Hüsker Dü : Zen Arcade

It was only a little while back when I saw the film My Own Private Idaho, and after about 10 minutes something told me that filmmaker Gus Van Sant was familiar with Hüsker Dü’s Zen Arcade and that somehow this album, either directly or subliminally, influenced this film, which was loosely based on Shakespeare’s Henry IV, Part 1. While not as glum or overly stylish as the film itself, Zen Arcade was a concept album of sorts, which revolved around an adolescent who runs away from a home life where he felt disenfranchised only to find out that the outside world is a much harsher place.

Zen Arcade is one of the most influential albums of the past 35 years and has had a ripple effect soar all the way through most underground, independent, punk/alternative music since. It was also their last to display their most soaring, solid hardcore intensity that blended melodic pop distinctions and other psychedelic elements at times.

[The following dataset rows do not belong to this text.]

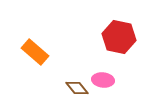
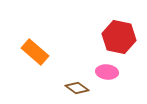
pink ellipse: moved 4 px right, 8 px up
brown diamond: rotated 15 degrees counterclockwise
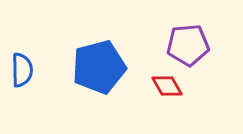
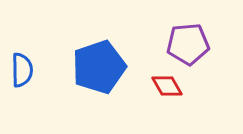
purple pentagon: moved 1 px up
blue pentagon: rotated 4 degrees counterclockwise
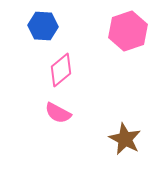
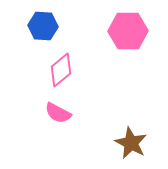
pink hexagon: rotated 18 degrees clockwise
brown star: moved 6 px right, 4 px down
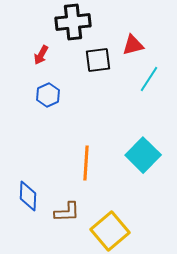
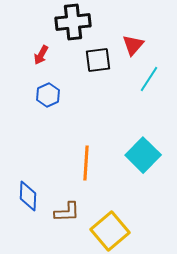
red triangle: rotated 35 degrees counterclockwise
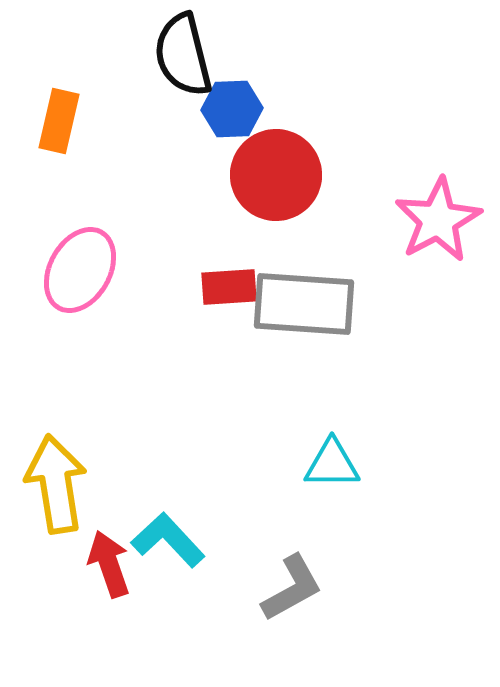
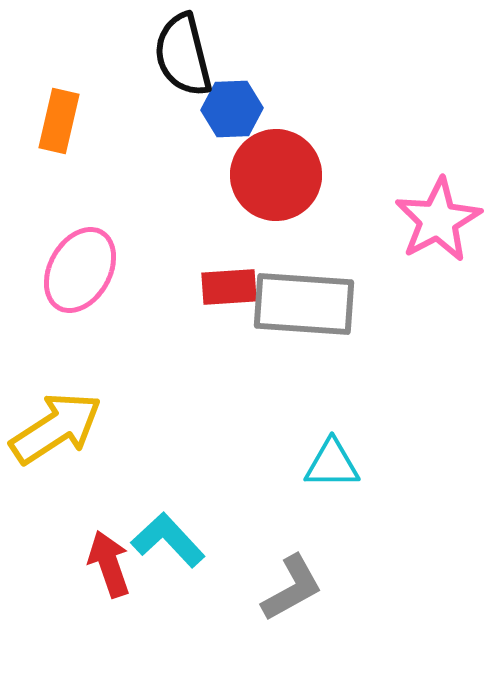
yellow arrow: moved 56 px up; rotated 66 degrees clockwise
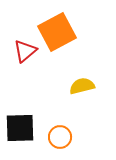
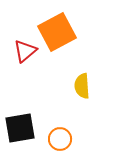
yellow semicircle: rotated 80 degrees counterclockwise
black square: rotated 8 degrees counterclockwise
orange circle: moved 2 px down
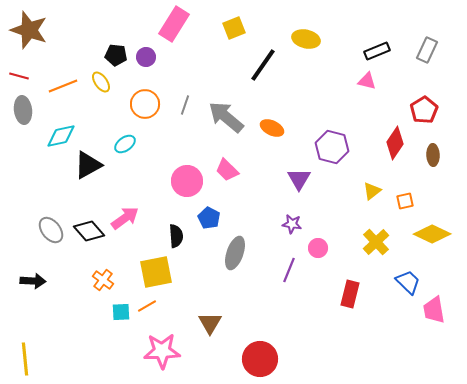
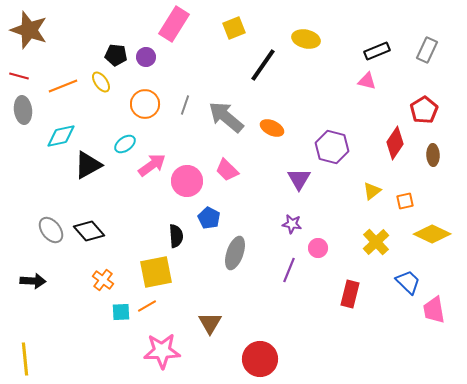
pink arrow at (125, 218): moved 27 px right, 53 px up
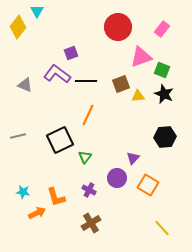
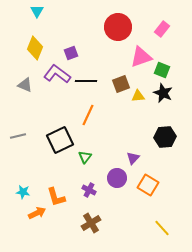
yellow diamond: moved 17 px right, 21 px down; rotated 15 degrees counterclockwise
black star: moved 1 px left, 1 px up
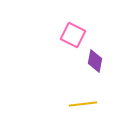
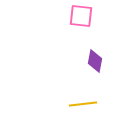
pink square: moved 8 px right, 19 px up; rotated 20 degrees counterclockwise
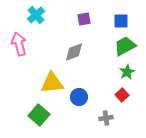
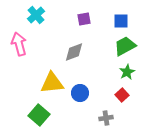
blue circle: moved 1 px right, 4 px up
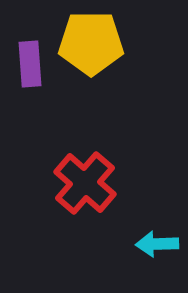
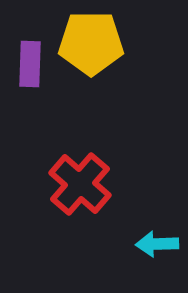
purple rectangle: rotated 6 degrees clockwise
red cross: moved 5 px left, 1 px down
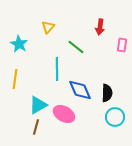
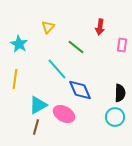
cyan line: rotated 40 degrees counterclockwise
black semicircle: moved 13 px right
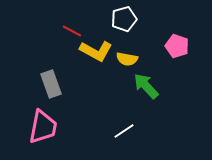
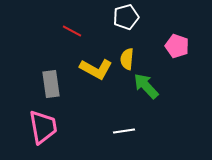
white pentagon: moved 2 px right, 2 px up
yellow L-shape: moved 18 px down
yellow semicircle: rotated 85 degrees clockwise
gray rectangle: rotated 12 degrees clockwise
pink trapezoid: rotated 21 degrees counterclockwise
white line: rotated 25 degrees clockwise
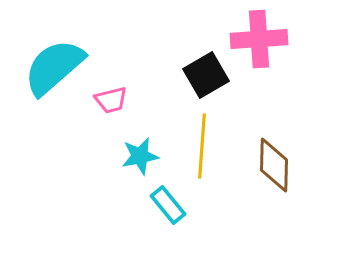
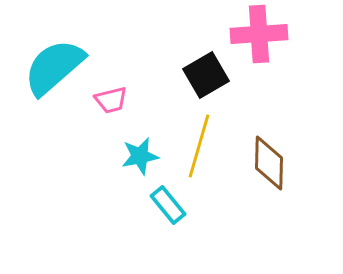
pink cross: moved 5 px up
yellow line: moved 3 px left; rotated 12 degrees clockwise
brown diamond: moved 5 px left, 2 px up
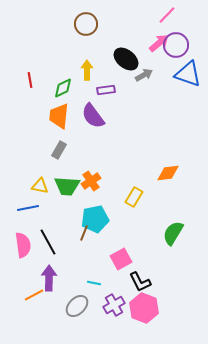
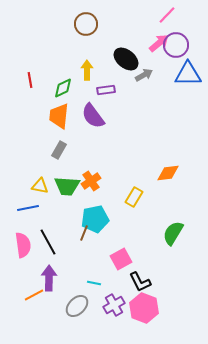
blue triangle: rotated 20 degrees counterclockwise
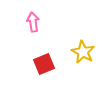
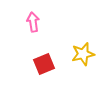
yellow star: moved 2 px down; rotated 30 degrees clockwise
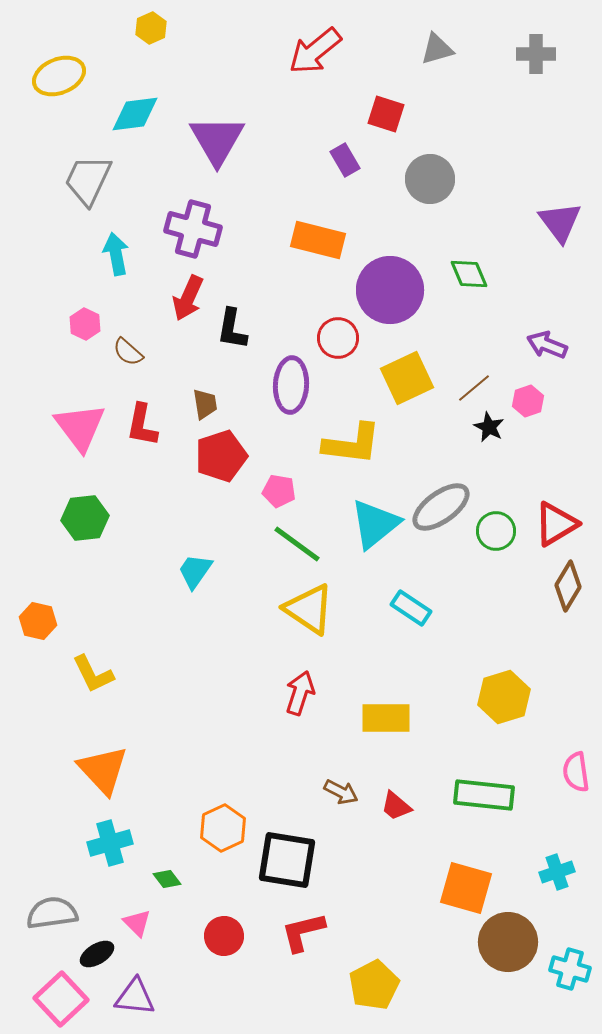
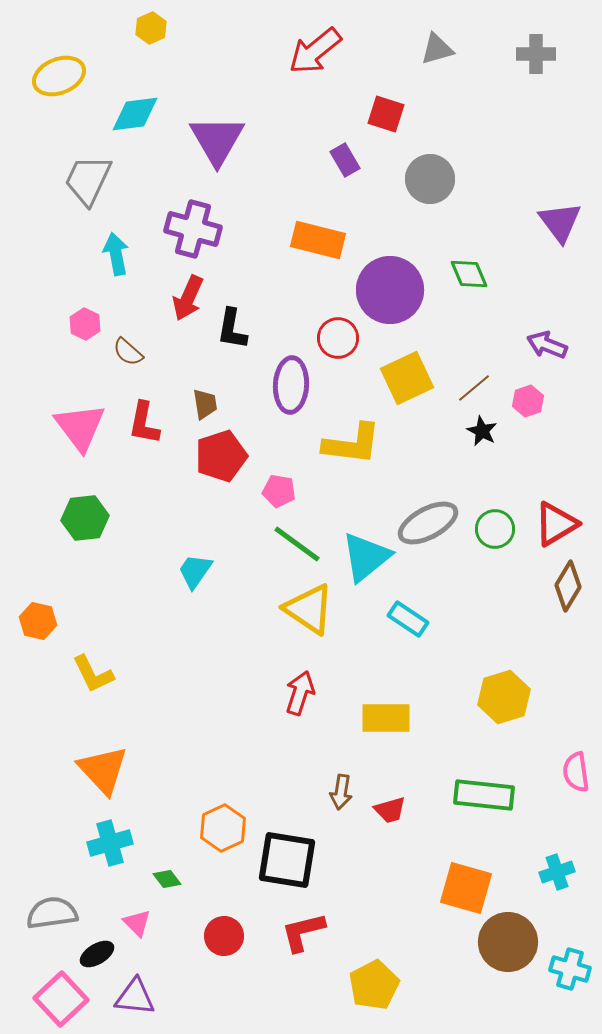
red L-shape at (142, 425): moved 2 px right, 2 px up
black star at (489, 427): moved 7 px left, 4 px down
gray ellipse at (441, 507): moved 13 px left, 16 px down; rotated 8 degrees clockwise
cyan triangle at (375, 524): moved 9 px left, 33 px down
green circle at (496, 531): moved 1 px left, 2 px up
cyan rectangle at (411, 608): moved 3 px left, 11 px down
brown arrow at (341, 792): rotated 72 degrees clockwise
red trapezoid at (396, 806): moved 6 px left, 4 px down; rotated 56 degrees counterclockwise
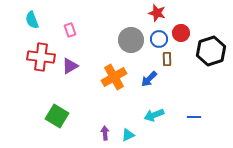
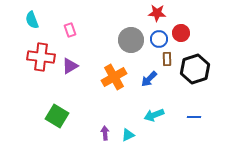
red star: rotated 12 degrees counterclockwise
black hexagon: moved 16 px left, 18 px down
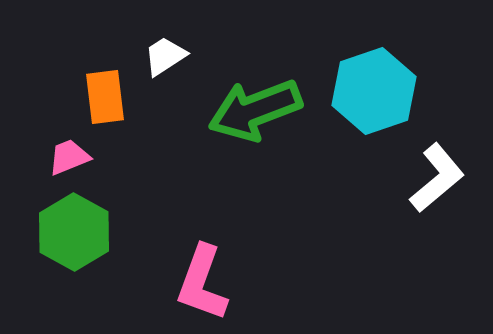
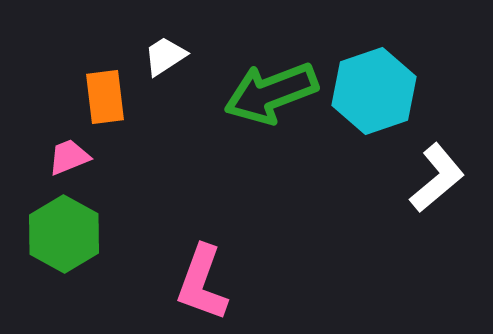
green arrow: moved 16 px right, 17 px up
green hexagon: moved 10 px left, 2 px down
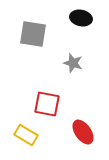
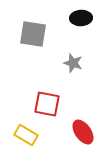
black ellipse: rotated 15 degrees counterclockwise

The splenetic opener “Something I Learned Today” seemed to have taken a page from Black Flag’s Damaged three years prior, as Bob Mould’s vocals represented the bottled up rage that the day’s youth possessed, complete with a boiling point and emotional scar tissue all in a single track that clocked in two seconds shy of the two-minute mark. Mould delves out some pondering with “Chartered Trips” in which he sings like he’s having a violent crying fit, while “Hare Krsna” was complete with jingling bells and even more raw noise, which was the moment where it could be argued that punk kids on this side of the pond finally saw avant garde flourishes as a tolerable element in their music.

A great handful of the tracks open up with Greg Norton’s antsy bass lines; they all seemed to be followed by a squelching blast of feedback before the lo-fi essence of Grant Hart’s drumming, which was something like a bag of Jiffy Pop in the microwave. Nonetheless, on Zen Arcade Hüsker Dü still showed the tell tale signs of ’80s music with the piano flutters spliced into “Pink Turns to Blue,” the chiming skate punk of “Newest Industry” or the tumbling boulder that was “Turn on the News.” Those tracks merely prepped the listener for the nearly fourteen minute “Reoccurring Dreams.”

Zen Arcade was Hüsker Dü’s second to last album released on SST before jumping ship to the majors, though by no means the end of their ambition or evolution. It opened up the minds and ears of all their fans to a different kind of punk rock album, one that encompassed a lot more than aggression and volume. Zen Arcade is their punk rock opera.